First, 1.2f is not a Double. It's a Float. The (int, Double) function doesn't match at all. (Number, Number) is the best fit.

Second, even when you change it to 1.2 it is still not a Double. It is a double. That is, it's a primitive, not an object. Now, Java will still happily pass a double into a function that wants a Double without much complaint, but in this case you've confused it by giving it two valid conversions it could make:

1. Convert 5 to an Integer and convert 1.2 to a Double
2. Leave 5 as a primitive int but convert 1.2 to a Double.

There isn't a rule for which of those is preferable. Java produces a compiler error that it has an ambiguous function call, and forces you to choose which one you'd prefer (by manually wrapping one or both of them in objects).

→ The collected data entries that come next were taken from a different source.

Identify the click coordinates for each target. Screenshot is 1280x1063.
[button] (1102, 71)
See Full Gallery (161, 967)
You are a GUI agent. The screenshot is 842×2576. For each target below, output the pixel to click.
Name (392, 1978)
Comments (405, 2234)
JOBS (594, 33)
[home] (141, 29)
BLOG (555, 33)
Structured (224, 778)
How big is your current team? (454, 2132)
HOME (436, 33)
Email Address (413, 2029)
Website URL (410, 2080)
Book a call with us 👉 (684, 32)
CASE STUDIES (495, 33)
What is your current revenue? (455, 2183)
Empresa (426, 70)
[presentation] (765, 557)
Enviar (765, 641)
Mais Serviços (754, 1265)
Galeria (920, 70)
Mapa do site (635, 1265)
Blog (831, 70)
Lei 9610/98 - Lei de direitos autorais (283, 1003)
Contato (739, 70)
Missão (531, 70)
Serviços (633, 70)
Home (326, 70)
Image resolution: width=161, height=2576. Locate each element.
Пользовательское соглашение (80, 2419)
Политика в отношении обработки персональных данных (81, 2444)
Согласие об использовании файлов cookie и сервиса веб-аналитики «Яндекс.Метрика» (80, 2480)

As an aside, if you had a method that took (int, double) there would be no ambiguity at all: that method actually matches the existing types of 5 and 1.2, so it would be called. It's the fact that some of the arguments here are wrapper objects that causes the mayhem.

Answer 3

1.2f is not wrapped by a Double, it's wrapped by a Float. SinceFloat is not a subclass of Double (they are distinct subclasses of Number), the most specific method signature that can be used is foo(Number,Number).

Once you remove the f, 1.2 will be treated a double (the primitive, not the wrapper class) by default, which can be autoboxed to a Double. However the 5 can also be autoboxed to an Integer, thus causing the ambiguity.